On December 6, 1902, Ford married Edward Foster Feickert. They had one child, who died in infancy. Following their wedding, they moved to Plainfield, New Jersey, when Edward became an assistant secretary at the Plainfield Trust Company. In 1908, the Feickerts moved North Plainfield Township, near the foothills of Watchung Mountains. Between 1902 and 1910, Edward had served as assistant secretary and treasurer of the Plainfield Trust Company, followed by his taking the reins of the company as the vice president of the company that would later emerge as the State Trust Company.
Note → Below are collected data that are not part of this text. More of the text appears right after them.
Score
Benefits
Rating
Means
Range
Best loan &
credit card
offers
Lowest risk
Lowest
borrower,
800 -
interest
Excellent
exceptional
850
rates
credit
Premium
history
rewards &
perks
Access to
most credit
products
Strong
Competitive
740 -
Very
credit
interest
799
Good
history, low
== Professional background ==
After arriving in North Plainfield, Feickert began expressing a passion for women's rights, along with an interest in the women's suffrage movement. She also took on a leadership role in her local congregation at Grace Episcopal Church of Plainfield. She taught mission study classes for the Episcopal Church at both the local and state levels. She also became a member of local chapters of the Daughters of the American Revolution, Woman's Christian Temperance Union, and the New Jersey Woman Suffrage Association.

=== New Jersey Woman Suffrage Association ===
In 1910, Clara Laddey, President of the New Jersey Woman Suffrage Association appointed Feickert to serve as the organization's enrollment chairman. She served in this capacity for two years, quadrupling membership with a series of door-to-door campaigns and rallies during this time, and was consequently elected president of the association in 1912. Over the next eight years, she sharpened her political skills, as well as her leadership ability, and increased membership to over 120,000 members. Feickert was chosen as the leader of the New Jersey suffrage movement and represented them in attempts to gain the right to vote. After failing to have a state suffrage amendment approved in 1915, she worked harder than ever before and was selected to lead several organizations in their attempt to have the federal suffrage amendment ratified. The state legislature officially ratified the amendment on February 10, 1920.

=== New Jersey State Republican Party ===
In 1920, the New Jersey State Republican Party recognized Feickert's achievements and named her vice-chairman of the New Jersey Republican State Committee. With this position, Feickert was assigned the job of organizing the Republican women in New Jersey. At the same time, she was also appointed treasurer of the New Jersey League of Women Voters, a position she left approximately a year later due to a difference of opinion regarding the direction the organization was headed. With more time on her hands, Lillian began focusing her attention on the New Jersey Women's Republican Club, of which she was president. Financial backing from the Republican organization allowed membership to reach up to 100,000 members.

As a firm supporter of Prohibition and insistent women's rights activist, the Republican party cut off funding to the NJWRC and failed to re-elect Feickert as vice-chairman of the New Jersey Republican State Committee in 1925. The New Jersey Women's Republican Club slowly began to fall apart and was eventually replaced by the Women's State Republican Club of New Jersey in 1929. Feickert unsuccessfully ran for the United States Senate in 1928 as a pro-Prohibition candidate. She received 26,029 votes out of 574,294 cast in the Republican primary, being defeated by the eventual winner of the general election, banker Hamilton F. Kean.

After her failed attempt at Senate and the defeat of Prohibition, Feickert stepped away from politics. Having divorced her husband in 1925, her remaining years were spent working on her home, reading, and traveling. She died of a cerebral hemorrhage at Saint Vincent's Hospital in New York City on January 21, 1945.